Friday, March 26, 2010

Remastering the Film: Ingmar Bergman


Some filmmakers, like Tavernier or Fellini, seem to arrive fully formed, their art at its zenith from the very beginning. Others, however, take several years, through trial and error, to arrive at their mature style. Ingmar Bergman (1918-2007) had to make twelve films over seven years before finding his true voice in his first great film, Sawdust and Tinsel in 1953. That voice was developed as much in his work in Swedish theater during the long winter seasons when the light is not favorable to filmmaking as in his films. Bergman's writing was heavily influenced by Sweden's great dramaturg, August Strindberg. His films reflect several influences, not least of which were the great Swedish directors who came before him - Alf Sjöberg, who gave Bergman his first big break as a scriptwriter in 1944's Torment, and the man who is regarded as the father of Swedish film,Victor Sjöström, whom Bergman had a chance to direct in Wild Strawberries (1957).

Once he established himself as a formidable creative force in 1953, Bergman embarked on a string of films that were unprecedented both in their brilliance and versatility: the comedy Smiles of a Summer Night (1955), the medieval morality tale, The Seventh Seal (1957), the dark and deceptively comic The Magician (1958), and the stark retelling of a Nordic legend, The Virgin Spring (1960).

Then, at the height of his fame, for reasons that are still obscure, Bergman fled to a small island called Fårö (1) and only emerged to make rigidly narrow, self-styled "chamber films," the first of which, Through a Glass Darkly (1961), set the tone of several of his subsequent films. These films deserve serious reevaluation, since they were nearly all hailed as "masterpieces," a term that guarantees an end to discussion. Winter Light followed, which I regard as Bergman's last great film. The rest of his films of the '60s were called "postmodern" (always without the hyphen): The Silence, Persona, Hour of the Wolf, The Shame, The Passion of Anna.
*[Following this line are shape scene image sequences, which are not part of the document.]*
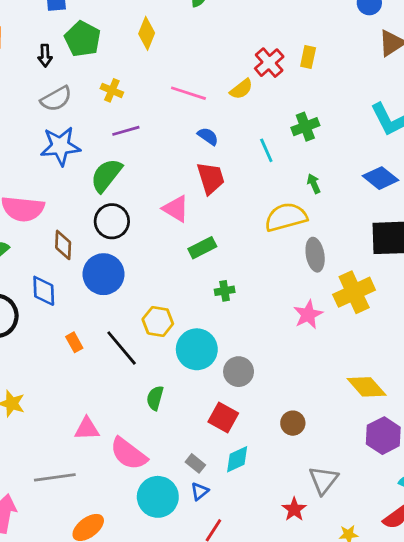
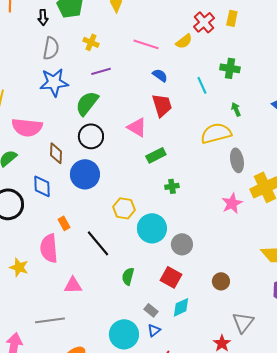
gray semicircle: (56, 99) -> (51, 48), turned -50
green cross: (305, 127) -> (230, 68), turned 30
black line: (122, 348) -> (98, 243), moved
green semicircle: (155, 398) -> (128, 276), moved
pink semicircle: (129, 454) -> (49, 248), moved, turned 48

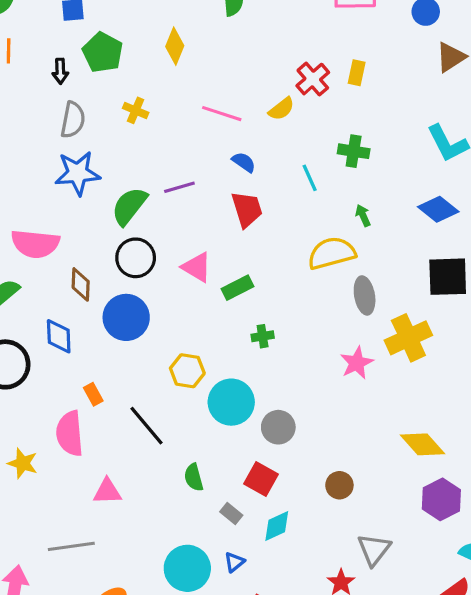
purple line: (101, 71) -> (179, 187), moved
pink triangle: (137, 127) -> (197, 267), moved
green semicircle: (128, 276) -> (194, 477), turned -30
gray rectangle: (151, 310) -> (231, 513), moved

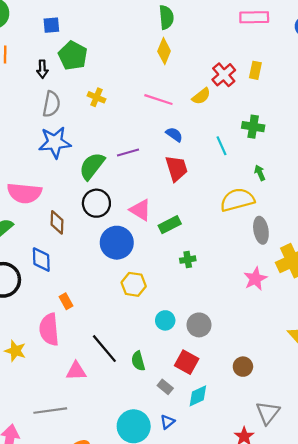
yellow diamond: (175, 46) -> (164, 51), moved
blue circle: (126, 317) -> (117, 243), moved
cyan circle: (231, 402) -> (165, 320), moved, size x0.6
black line: (147, 426) -> (104, 349), moved

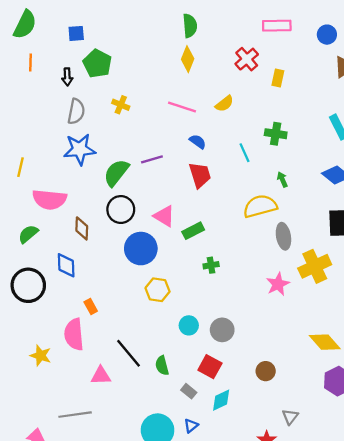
red cross: (224, 75) -> (247, 59), moved
gray triangle: (268, 413) -> (290, 417), size x0.7

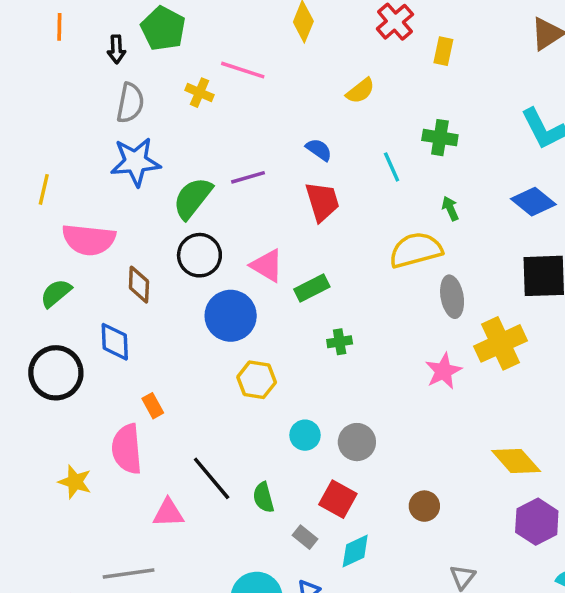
pink line: (182, 107) -> (243, 70), moved

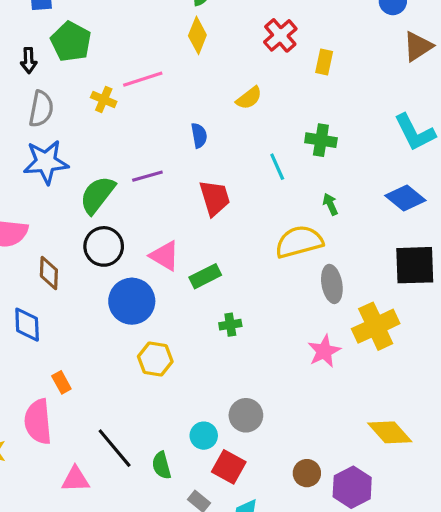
pink line: (243, 70) -> (143, 79), turned -36
blue semicircle: (319, 150) -> (199, 135), moved, turned 45
cyan circle: (305, 435) -> (204, 436), moved
purple hexagon: (537, 522) -> (352, 487), moved

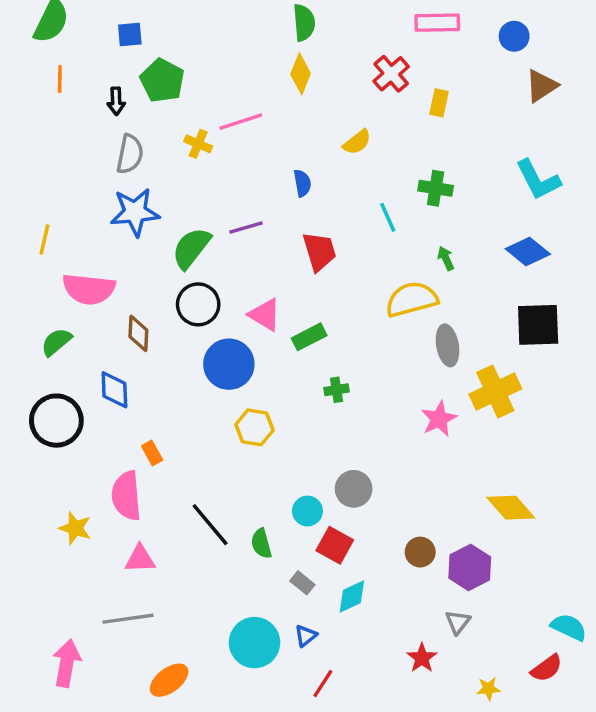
pink triangle: (76, 479) -> (140, 559), moved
The critics who hailed them believed, essentially, that Bergman had emerged from the chilly isolation of the "trilogy" purged of things like linearity (not to mention clarity) and was a more advanced and cerebral artist, suddenly expert at a looser, abstract style.

I, for one, do not believe in Bergman's metamorphosis any more than I believed that most of what passed for abstract expressionism was art. Woody Allen called Bergman "probably the greatest film artist, all things considered, since the invention of the motion picture camera." John Simon called him "cinema's Shakespeare" and compared his sudden plunge into obscurity in the '60s with the comparable shifts in style of Picasso and Stravinsky. I find Simon's comparisons far-fetched. There are film artists who made more fatal errors than Bergman (2), but too often his attempts at versatility were misfires. When Simon attacked Fellini for his supposedly discovering a nonexistent intellect, he should have been equally critical of Bergman. (3)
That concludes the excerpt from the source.